In effetti per una grandissima parte di Zapanska Za Vojnike vediamo la Quinta Batteria d’Artiglieria in movimento verso il luogo degli scontri e, dovendo i nostri trasportare i cannoni, la salute degli animali diveniva cruciale. Tuttavia questa maniacale attenzione verso i quadrupedi da parte del comandante finisce per essere in parte travisata: non è un uomo cattivo, l’ufficiale, è che deve riuscire a portare i cannoni in zona di tiro. Il tenente Aleksandar è tuttavia di ben altra pasta umana: chiamato a rintuzzare un tentativo di insubordinazione di un reparto che stava abbandonando il proprio posto lungo la prima linea, convince quegli uomini a far ritorno sui propri passi. E a fronte della successiva richiesta del maggiore di fornirgli i nomi degli ufficiali coinvolti, si inventa la scusa di aver perso il taccuino, suscitando la muta ammirazione del protagonista Stevan. 
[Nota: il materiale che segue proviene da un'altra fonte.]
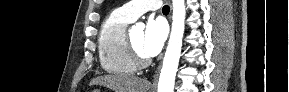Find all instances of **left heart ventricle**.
<instances>
[{
    "label": "left heart ventricle",
    "instance_id": "b2bd125f",
    "mask_svg": "<svg viewBox=\"0 0 289 92\" xmlns=\"http://www.w3.org/2000/svg\"><path fill=\"white\" fill-rule=\"evenodd\" d=\"M131 40L134 44L136 50L144 57H147L143 50V38L144 31L143 30H135L130 34Z\"/></svg>",
    "mask_w": 289,
    "mask_h": 92
}]
</instances>
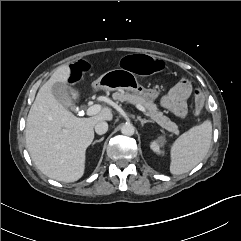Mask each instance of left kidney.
<instances>
[{
	"label": "left kidney",
	"instance_id": "5707ae66",
	"mask_svg": "<svg viewBox=\"0 0 241 241\" xmlns=\"http://www.w3.org/2000/svg\"><path fill=\"white\" fill-rule=\"evenodd\" d=\"M164 143H165V138L161 136V137H159L157 140H155V141H153V142L151 143L150 148H151L154 152L160 154V153H162V151L160 150V148L164 145Z\"/></svg>",
	"mask_w": 241,
	"mask_h": 241
}]
</instances>
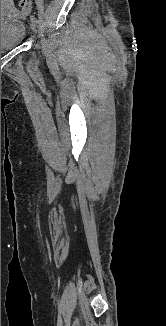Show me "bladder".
<instances>
[{
	"instance_id": "31cf9c89",
	"label": "bladder",
	"mask_w": 166,
	"mask_h": 326,
	"mask_svg": "<svg viewBox=\"0 0 166 326\" xmlns=\"http://www.w3.org/2000/svg\"><path fill=\"white\" fill-rule=\"evenodd\" d=\"M25 34V24L20 18L1 15V53L18 47Z\"/></svg>"
}]
</instances>
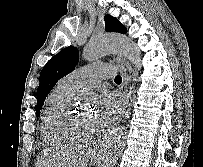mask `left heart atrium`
I'll return each instance as SVG.
<instances>
[{"label":"left heart atrium","instance_id":"1","mask_svg":"<svg viewBox=\"0 0 203 167\" xmlns=\"http://www.w3.org/2000/svg\"><path fill=\"white\" fill-rule=\"evenodd\" d=\"M122 107L121 98L113 92H103L98 100L97 113L94 116L96 128L103 129L110 125Z\"/></svg>","mask_w":203,"mask_h":167}]
</instances>
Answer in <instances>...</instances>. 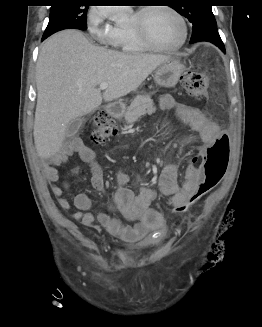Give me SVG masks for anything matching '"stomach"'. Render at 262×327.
I'll return each instance as SVG.
<instances>
[{
  "mask_svg": "<svg viewBox=\"0 0 262 327\" xmlns=\"http://www.w3.org/2000/svg\"><path fill=\"white\" fill-rule=\"evenodd\" d=\"M185 67L177 59H170L161 64L155 71V82L162 87H174L179 81Z\"/></svg>",
  "mask_w": 262,
  "mask_h": 327,
  "instance_id": "obj_1",
  "label": "stomach"
}]
</instances>
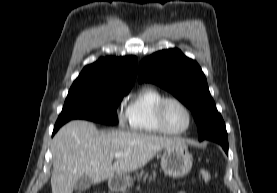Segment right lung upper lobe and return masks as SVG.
<instances>
[{
	"mask_svg": "<svg viewBox=\"0 0 277 193\" xmlns=\"http://www.w3.org/2000/svg\"><path fill=\"white\" fill-rule=\"evenodd\" d=\"M137 64L135 56L101 58L86 66L70 89L129 91L136 79Z\"/></svg>",
	"mask_w": 277,
	"mask_h": 193,
	"instance_id": "1",
	"label": "right lung upper lobe"
}]
</instances>
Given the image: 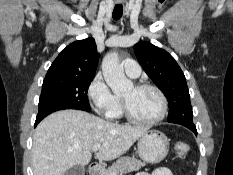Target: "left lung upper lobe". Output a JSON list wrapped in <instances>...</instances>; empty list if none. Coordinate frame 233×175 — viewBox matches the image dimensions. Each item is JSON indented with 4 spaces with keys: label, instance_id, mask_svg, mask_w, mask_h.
Segmentation results:
<instances>
[{
    "label": "left lung upper lobe",
    "instance_id": "left-lung-upper-lobe-1",
    "mask_svg": "<svg viewBox=\"0 0 233 175\" xmlns=\"http://www.w3.org/2000/svg\"><path fill=\"white\" fill-rule=\"evenodd\" d=\"M134 51L147 75L168 99V122L194 124L186 78L175 59L165 50L144 41L135 44Z\"/></svg>",
    "mask_w": 233,
    "mask_h": 175
}]
</instances>
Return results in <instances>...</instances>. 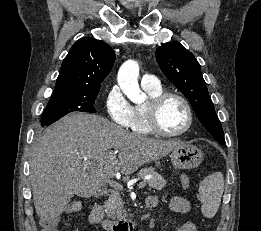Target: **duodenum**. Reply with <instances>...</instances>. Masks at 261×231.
Wrapping results in <instances>:
<instances>
[{
	"label": "duodenum",
	"mask_w": 261,
	"mask_h": 231,
	"mask_svg": "<svg viewBox=\"0 0 261 231\" xmlns=\"http://www.w3.org/2000/svg\"><path fill=\"white\" fill-rule=\"evenodd\" d=\"M146 207L149 208L150 205L146 204ZM91 222L93 224L103 222V208L99 203L95 204L91 211ZM136 224L137 221L135 219H127L120 222H104L103 226L108 231H132Z\"/></svg>",
	"instance_id": "1"
}]
</instances>
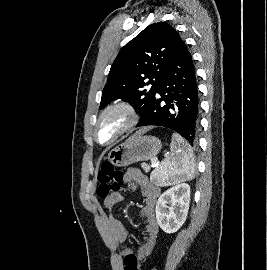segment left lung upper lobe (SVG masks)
<instances>
[{
    "label": "left lung upper lobe",
    "mask_w": 267,
    "mask_h": 270,
    "mask_svg": "<svg viewBox=\"0 0 267 270\" xmlns=\"http://www.w3.org/2000/svg\"><path fill=\"white\" fill-rule=\"evenodd\" d=\"M166 22L149 25L127 43L114 60L102 92L100 109L111 101L129 102L140 119L152 104L181 42ZM150 86V89H144Z\"/></svg>",
    "instance_id": "left-lung-upper-lobe-1"
}]
</instances>
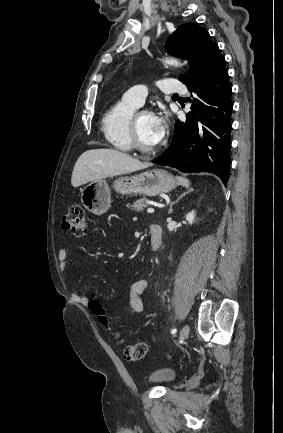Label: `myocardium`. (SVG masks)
I'll list each match as a JSON object with an SVG mask.
<instances>
[{
	"label": "myocardium",
	"instance_id": "f54148a6",
	"mask_svg": "<svg viewBox=\"0 0 283 433\" xmlns=\"http://www.w3.org/2000/svg\"><path fill=\"white\" fill-rule=\"evenodd\" d=\"M142 113L151 114L149 111H142L136 114L135 116H133L131 120V126H130L132 148L141 154H149L151 153V151H147L146 149L143 148V144L140 141L139 134H138V117Z\"/></svg>",
	"mask_w": 283,
	"mask_h": 433
}]
</instances>
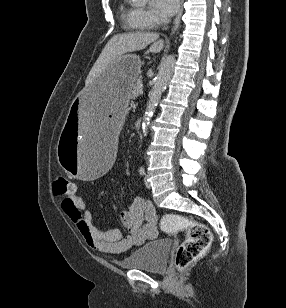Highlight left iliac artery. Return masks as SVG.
I'll list each match as a JSON object with an SVG mask.
<instances>
[{
    "label": "left iliac artery",
    "instance_id": "1",
    "mask_svg": "<svg viewBox=\"0 0 286 308\" xmlns=\"http://www.w3.org/2000/svg\"><path fill=\"white\" fill-rule=\"evenodd\" d=\"M139 173H140V175H142V176L145 175V169H144L143 166L140 167Z\"/></svg>",
    "mask_w": 286,
    "mask_h": 308
}]
</instances>
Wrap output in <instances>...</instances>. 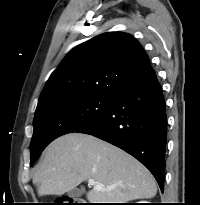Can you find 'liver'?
I'll return each instance as SVG.
<instances>
[{
	"label": "liver",
	"instance_id": "liver-1",
	"mask_svg": "<svg viewBox=\"0 0 200 205\" xmlns=\"http://www.w3.org/2000/svg\"><path fill=\"white\" fill-rule=\"evenodd\" d=\"M90 179L106 188L90 190V203H126L153 198L157 193L155 179L138 160L116 146L81 133L63 135L46 148L33 183L39 196L62 195Z\"/></svg>",
	"mask_w": 200,
	"mask_h": 205
}]
</instances>
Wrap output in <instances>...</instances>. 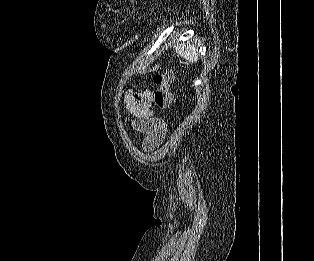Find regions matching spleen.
Segmentation results:
<instances>
[{"label": "spleen", "mask_w": 314, "mask_h": 261, "mask_svg": "<svg viewBox=\"0 0 314 261\" xmlns=\"http://www.w3.org/2000/svg\"><path fill=\"white\" fill-rule=\"evenodd\" d=\"M174 48L176 53L183 59L187 60L190 63H196L199 59L198 48L191 43L183 45H175Z\"/></svg>", "instance_id": "3e777b00"}]
</instances>
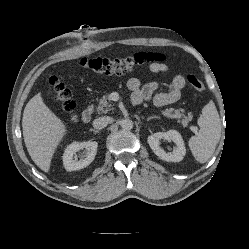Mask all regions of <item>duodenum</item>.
<instances>
[{
    "label": "duodenum",
    "mask_w": 249,
    "mask_h": 249,
    "mask_svg": "<svg viewBox=\"0 0 249 249\" xmlns=\"http://www.w3.org/2000/svg\"><path fill=\"white\" fill-rule=\"evenodd\" d=\"M93 116V110L91 108H87L82 113V121L84 123H89Z\"/></svg>",
    "instance_id": "1"
}]
</instances>
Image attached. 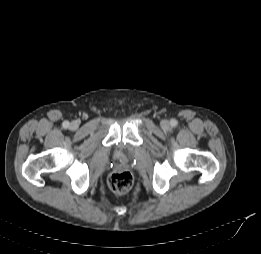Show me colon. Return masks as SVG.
Wrapping results in <instances>:
<instances>
[{
    "label": "colon",
    "instance_id": "5ec220e1",
    "mask_svg": "<svg viewBox=\"0 0 261 254\" xmlns=\"http://www.w3.org/2000/svg\"><path fill=\"white\" fill-rule=\"evenodd\" d=\"M108 183L115 193L125 194L133 184V177L129 171H116L110 175Z\"/></svg>",
    "mask_w": 261,
    "mask_h": 254
}]
</instances>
Il clima del racconto è generalmente greve anche se, nella truppa della Quinta Batteria d’Artiglieria, non mancano i classici marmittoni che non perdono occasione di scherzare. Eccoli lungo un fiume che stanno appunto dando luogo ad uno dei loro tipici siparietti, che sull’altra riva si palesano gli austriaci. E’ un agguato in piena regola: i serbi sono alle prese con un ponte appena costruito che si dimostra non adeguato, nonostante le rassicurazioni del capitano del genio militare. Il ponte crolla malamente nonostante l’artiglieria non avesse ancora cominciato l’attraversamento. La battaglia infuria, gli austriaci al coperto fanno fuoco senza pietà, poi interviene anche l’artiglieria imperiale a gettare i serbi nel panico. Dopo la battaglia, il capitano, che aveva sì costruito il ponte per la fanteria ma aveva assicurato che avrebbe permesso il passaggio dei cannoni, arriva a suicidarsi per il disonore. Non si mette bene, per la Serbia: la Bulgaria è entrata in guerra e, approfittando dell’impegno dei vicini slavi sul fronte austriaco, ha sfondato lungo il fronte macedone. Stevan è preoccupato per la sua famiglia e chiede il permesso di tornare al paese: il maggiore glielo nega, la patria innanzitutto. Il povero sergente è sempre più affranto e il tenente Aleksandar lo rincuora consegnandogli la licenza firmata proprio dal maggiore. In realtà si tratta di un falso, è lo stesso tenente ad aver copiato la firma del suo superiore che, il mattino dopo, informato della cosa, va naturalmente su tutte le furie. Ma le minacce di punizione al tenente vengono infrante dall’attacco austroungarico che arriva a spazzar via l’intero reparto serbo. Il maggiore sopravvive ed è proprio lui a ritrovarsi, nella cornice narrativa aperta nell’incipit, con il sergente per una rievocazione degli eventi. Stevan scopre così che la sua sopravvivenza fu legata ad un’azione irregolare del tenente Aleksander, un uomo il cui valore e il cui coraggio non gli fecero mai mancare la giusta considerazione per la vita umana. In guerra, in ogni guerra ma specialmente in un conflitto aspro come la Grande Guerra, merce rara.